- About this exercise: Your answer must be the records below, given again exactly, with no pictures in it.
BEGIN
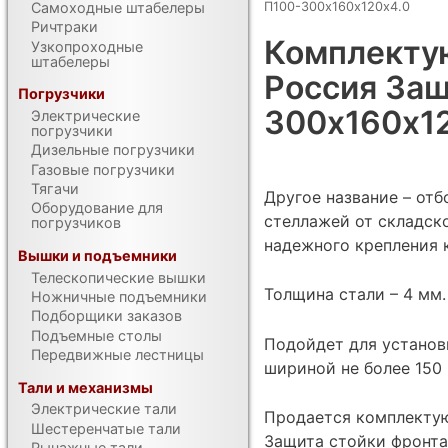
П100-300х160х120х4.0
Самоходные штабелеры
Ричтраки
Комплекту
Узкопроходные
штабелеры
Россия Защ
Погрузчики
300х160х1
Электрические
погрузчики
Дизельные погрузчики
Газовые погрузчики
Тягачи
Другое название – от
Оборудование для
стеллажей от складско
погрузчиков
надежного крепления к
Вышки и подъемники
Телескопические вышки
Толщина стали – 4 мм.
Ножничные подъемники
Подборщики заказов
Подъемные столы
Подойдет для установ
Передвижные лестницы
шириной не более 150
Тали и механизмы
Электрические тали
Продается комплекту
Шестеренчатые тали
Защита стойки фронта
Рычажные тали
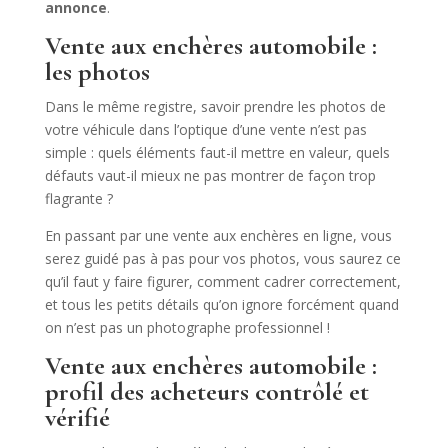
annonce
.
Vente aux enchères automobile :
les photos
Dans le même registre, savoir prendre les photos de
votre véhicule dans l’optique d’une vente n’est pas
simple : quels éléments faut-il mettre en valeur, quels
défauts vaut-il mieux ne pas montrer de façon trop
flagrante ?
En passant par une vente aux enchères en ligne, vous
serez guidé pas à pas pour vos photos, vous saurez ce
qu’il faut y faire figurer, comment cadrer correctement,
et tous les petits détails qu’on ignore forcément quand
on n’est pas un photographe professionnel !
Vente aux enchères automobile :
profil des acheteurs contrôlé et
vérifié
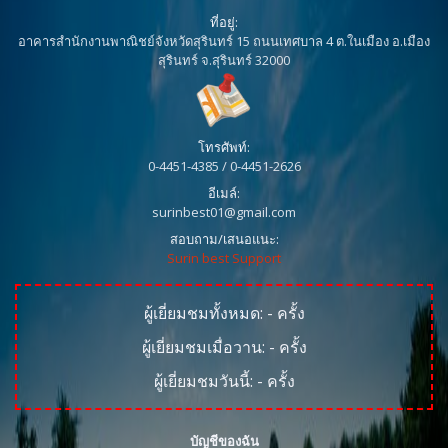
ที่อยู่:
อาคารสำนักงานพาณิชย์จังหวัดสุรินทร์ 15 ถนนเทศบาล 4 ต.ในเมือง อ.เมือง
สุรินทร์ จ.สุรินทร์ 32000
โทรศัพท์:
0-4451-4385 / 0-4451-2626
อีเมล์:
surinbest01@gmail.com
สอบถาม/เสนอแนะ:
Surin best Support
ผู้เยี่ยมชมทั้งหมด:
-
ครั้ง
ผู้เยี่ยมชมเมื่อวาน:
-
ครั้ง
ผู้เยี่ยมชมวันนี้:
-
ครั้ง
บัญชีของฉัน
END
- Task result:
П100-300х160х120х4.0
Самоходные штабелеры
Ричтраки
Комплекту
Узкопроходные
штабелеры
Россия Защ
Погрузчики
300х160х1
Электрические
погрузчики
Дизельные погрузчики
Газовые погрузчики
Тягачи
Другое название – от
Оборудование для
стеллажей от складско
погрузчиков
надежного крепления к
Вышки и подъемники
Телескопические вышки
Толщина стали – 4 мм.
Ножничные подъемники
Подборщики заказов
Подъемные столы
Подойдет для установ
Передвижные лестницы
шириной не более 150
Тали и механизмы
Электрические тали
Продается комплекту
Шестеренчатые тали
Защита стойки фронта
Рычажные тали
annonce
.
Vente aux enchères automobile :
les photos
Dans le même registre, savoir prendre les photos de
votre véhicule dans l’optique d’une vente n’est pas
simple : quels éléments faut-il mettre en valeur, quels
défauts vaut-il mieux ne pas montrer de façon trop
flagrante ?
En passant par une vente aux enchères en ligne, vous
serez guidé pas à pas pour vos photos, vous saurez ce
qu’il faut y faire figurer, comment cadrer correctement,
et tous les petits détails qu’on ignore forcément quand
on n’est pas un photographe professionnel !
Vente aux enchères automobile :
profil des acheteurs contrôlé et
vérifié
ที่อยู่:
อาคารสำนักงานพาณิชย์จังหวัดสุรินทร์ 15 ถนนเทศบาล 4 ต.ในเมือง อ.เมือง
สุรินทร์ จ.สุรินทร์ 32000
โทรศัพท์:
0-4451-4385 / 0-4451-2626
อีเมล์:
surinbest01@gmail.com
สอบถาม/เสนอแนะ:
Surin best Support
ผู้เยี่ยมชมทั้งหมด:
-
ครั้ง
ผู้เยี่ยมชมเมื่อวาน:
-
ครั้ง
ผู้เยี่ยมชมวันนี้:
-
ครั้ง
บัญชีของฉัน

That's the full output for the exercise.